February Editorial      

 

The curse of the Hope diamond

 

The history and the legends surrounding Hope diamond show the fascination that these beautiful stones exercise on people's imaginations. The Hope diamond's turbulent history starts in India. As an uncut stone, it originally weighed 112 carats, though no-one is certain where or when the diamond was discovered. The best available research sources it from the Golconda area of India, which in those days was the only major source of Indian diamonds. According to legend, the Tavernier Blue was stolen from an eye of a sculpted idol of the Hindu goddess Sita, the wife of Rama, the Seventh Avatara of Vishnu. When the priests noticed the missing eye, they placed a curse on whoever owned the diamond. The legend never mentions the fortunes of the second eye, which certainly has never been traced - nor has the the temple in question, much to the disappointment of those wanting to follow in the footsteps of Indiana Jones.

The stone was certainly discovered (or stolen), before 1668. This is when it first comes to light in the possession of a French gem merchant called Jean-Baptiste Tavernier. He sold the 112 3/16-carat blue diamond to King Louis XIV of France, who ordered the stone to be recut into a heart shape, as a result reducing it's size to just over 67 carats. Thenceforth, the diamond was officially named as the "Blue Diamond of the Crown" or more commonly the French blue.

When Louis XIV died (he was apparently killed by his own man) the French Blue passed to King Louis XV who ordered the court jeweller Andre Jacquemin to reset it as a piece of ceremonial jewelry for the Royal Order of the Golden Fleece. Louis XV probably meant well, but his inability reform the French monarchy, his lack of morals, and his disastrous policies on the European stage lost him the support of his people, and he died one of the most unpopular kings France ever had. Louis XV brought most of his problems on himself. Certainly no-one was blaming the diamond - yet.

The French blue passed into the hands of Louis XV's grandson, Louis XVI, who gave it to his wife Marie Antoinette. Both ended their lives under the guillotine during French revolution, which could certainly be counted as a serious misfortune. As for the diamond, it is believed that this was stolen by one Guillot who eventually brought it to London where, apparently seriously in debt, he tried to sell the French blue and other jewels he had taken at the same time. In 1796. For his troubles he ended up in prison and the diamond briefly vanished from history. It resurfaced some 16 years later in the hands of London diamond merchant Daniel Eliason. From this point the Hope diamond's history can be positively verified. (The Hope diamond was always believed to have been the same stone as the the French blue, but definite proof only came in 2005 through computer analysis of the way the stones were cut.) The legend fills the diamond's 'missing' years with various plots, murders and assorted sticky ends for those who had the misfortune to possess it, but the mundane reality is that it was probably sitting securely in a strong-box somewhere.

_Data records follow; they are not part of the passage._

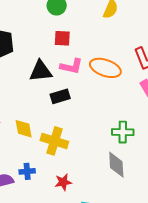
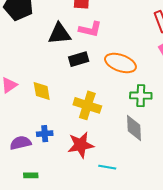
orange ellipse: (105, 68) -> (120, 63), moved
yellow cross: (54, 141) -> (87, 105), moved
red star: (63, 182) -> (81, 145), size x1.5

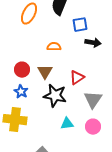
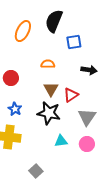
black arrow: (93, 43) -> (89, 70), moved
red circle: (22, 70) -> (11, 78), moved
brown triangle: (45, 72) -> (51, 89), moved

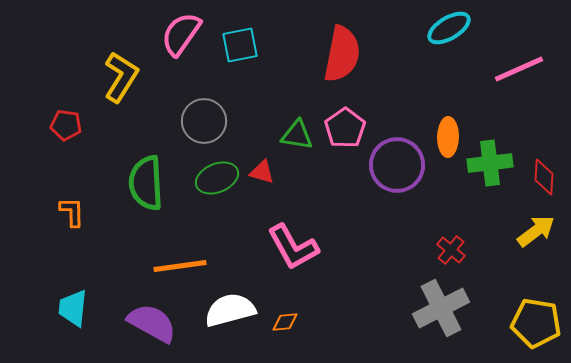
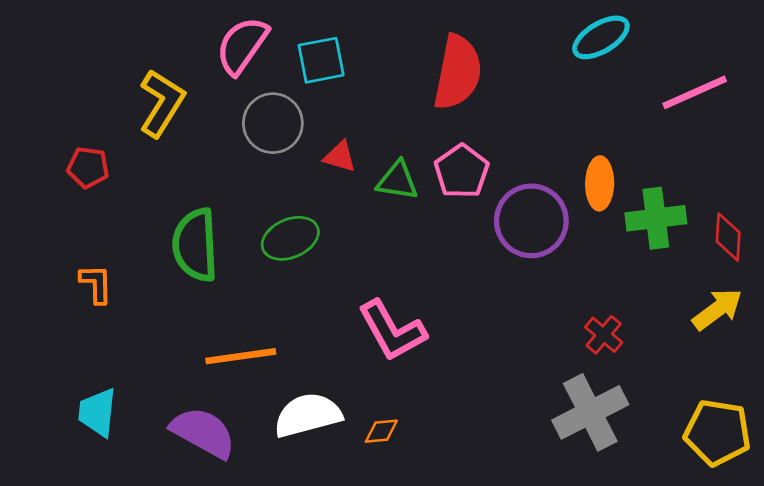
gray circle: (204, 121) -> (273, 123), moved
red triangle: (262, 172) -> (340, 157), moved

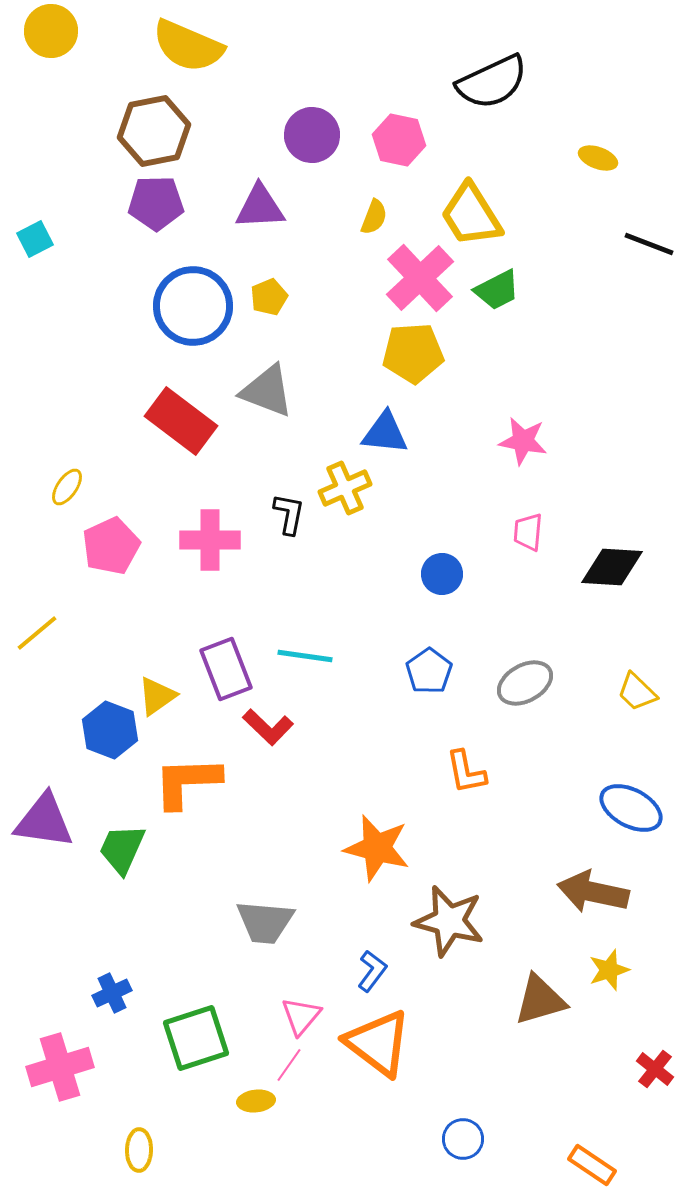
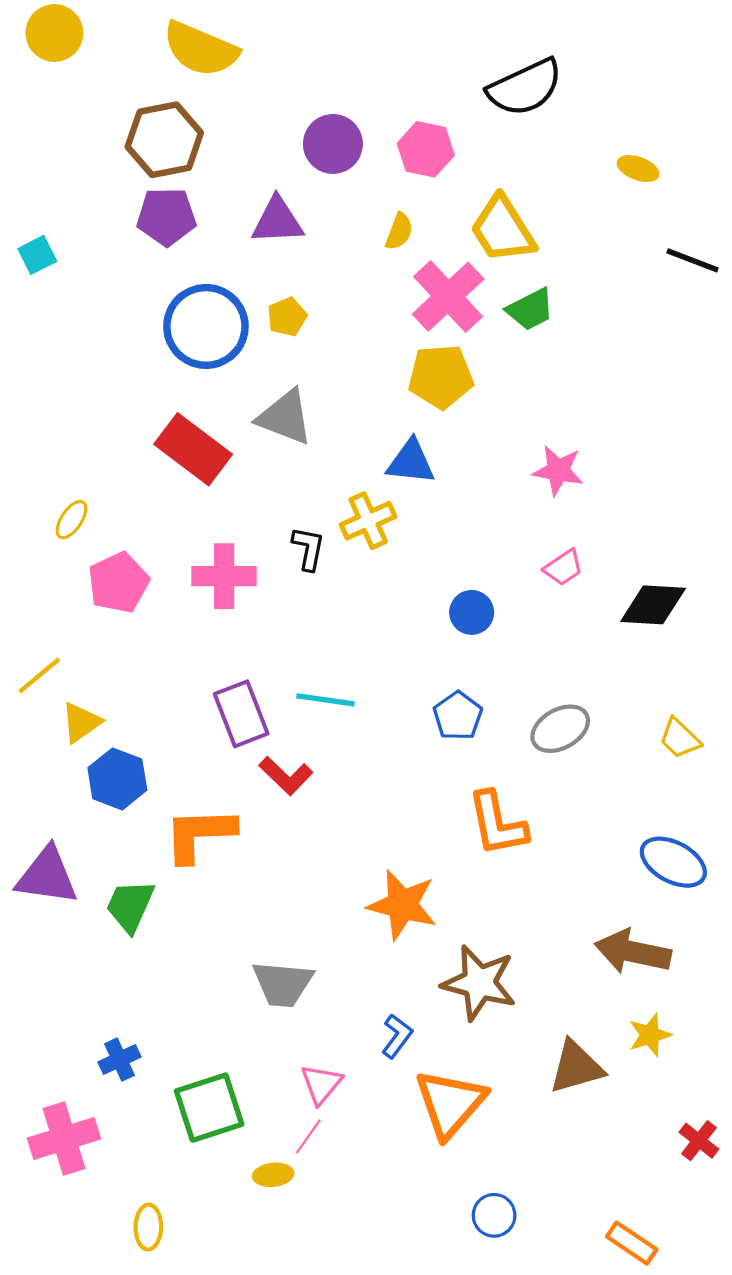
pink trapezoid: (528, 532) -> (563, 568), turned -129
yellow triangle: (157, 696) -> (81, 722), moved
orange L-shape: (466, 772) -> (497, 824), size x1.4
orange triangle: (378, 1043) -> (450, 1103), moved, turned 34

Eventually the diamond ended in the private collection of Henry Philip Hope in 1824 and the former French Blue was given his name. Although the legends states that the diamond contributed to the financial ruin of Hope who died a relatively poor man, the fact is that acquiring a diamond such as French blue would would considerably shrink anyone's fortune. Philip Hope never married and his estate and jewel collection was passed to his three nephews, who fought in court for ten years over their inheritance. Henry Hope finally acquired the gems, including the Hope Diamond which remained in the possession of his family until the beginning of the 20th century. Because of the gambling debts the last last keeper of the Hope diamond - Lord Francis Hope was desperate sell it, but there was a snag. According to the will, he had only a life interest to his inheritance, meaning he could not sell any part of it without the court's permission. He eventually received this in 1902 and the diamond was sold to Adolf Weil, a London jewel merchant who sold the stone on to U.S. diamond dealer Simon Frankel, who took it to New York.

The diamond changed hands few more times before was finally bought by Henry Winston, a New York diamond merchant in 1949 He exhibited the diamond on different charity exhibitions around USA, and to increase the brilliance of the stone he had the bottom facet cut. In 1958 he donated the diamond to Smithsonian museum, where it remains today. The diamond reached the Smithsonian by the ordinary US mail, being mailed in a plain brown paper bag. No misfortune appears to have struck the postman, though there are those who will claim that the US mail has been going downhill ever since.

At the Smithsonian, the diamond has its own display room, adjacent to the main gem exhibit, where it rests on a rotating pedestal inside of a cylinder made of 3-inch thick bullet-proof glass. And the curse? The story first appeared in a magazine article of 1909, written by the journal's Paris correspondent who listed a number of owners who had come to grisly ends. The truth is that most of these people seem never to have existed. And as to the confirmed owners of the diamond, if they suffered misfortunes, it was mostly by their own doing. Certainly, the last owner of the diamond, Simon Frankel died at the age of 82 from a heart attack long after the diamond was passed to the Smithsonian Institute.